“仕事を好きになること”と、“生き残り”の関係
さて、前述のとおり「生き残れるエンジニア」の必要充分条件は「他者とは異なり、しかし他者を理解し他者に理解される」ことですが、それではそもそも彼らはどのようにその境地に至ったのでしょう。言い換えれば、どうやって彼らは自分の仕事を好きになって今に至ることができたのでしょうか。
それは、“仕事を続けてきたから”だと言えます。もう少し厳密に言うと、仕事を完了し続けてきたからです。自分の仕事が好きな人は、一人の例外もなくその仕事で辛苦を味わっています。甘くておいしい仕事というものがないわけではありませんが、そういう仕事は飽きるのも早いでしょう。なぜなら達成感という、仕事の完了を通して得ることができる最高の醍醐味が得られないからです。
今、私は「仕事の完了」と言いました。
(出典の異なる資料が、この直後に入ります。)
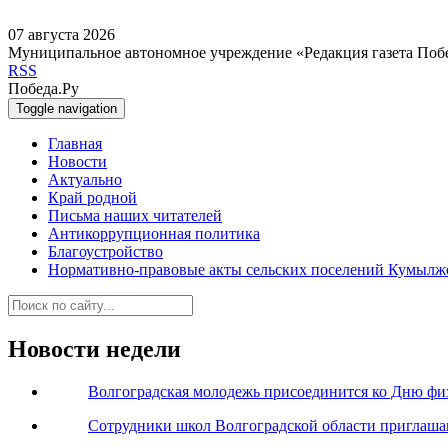
07 августа 2026
Муниципальное автономное учреждение «Редакция газета Поб
RSS
Победа.Ру
Toggle navigation
Главная
Новости
Актуально
Край родной
Письма наших читателей
Антикоррупционная политика
Благоустройство
Нормативно-правовые акты сельских поселений Кумылж
Новости недели
Волгоградская молодежь присоединится ко Дню фи
Сотрудники школ Волгоградской области приглаша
「仕事」ではありません。単に辛くて苦しい仕事では駄目な理由がここにあります。仕事の辛さと苦しさは、確かに達成したときの達成感を増幅しますが、それを得られるのは、あくまで達成してからなのです。
「生き残れるエンジニア」が生き残ってきた理由には、その過程において、仕事ごとの辛苦と達成感のバランスがあると思います。難しすぎる仕事では壊れる。やさしすぎる仕事は飽きる。キャリアのステージに応じた難易度の仕事を、その都度達成してきたからこそ、彼らの仕事は持続し、そして生き残ってきたのです。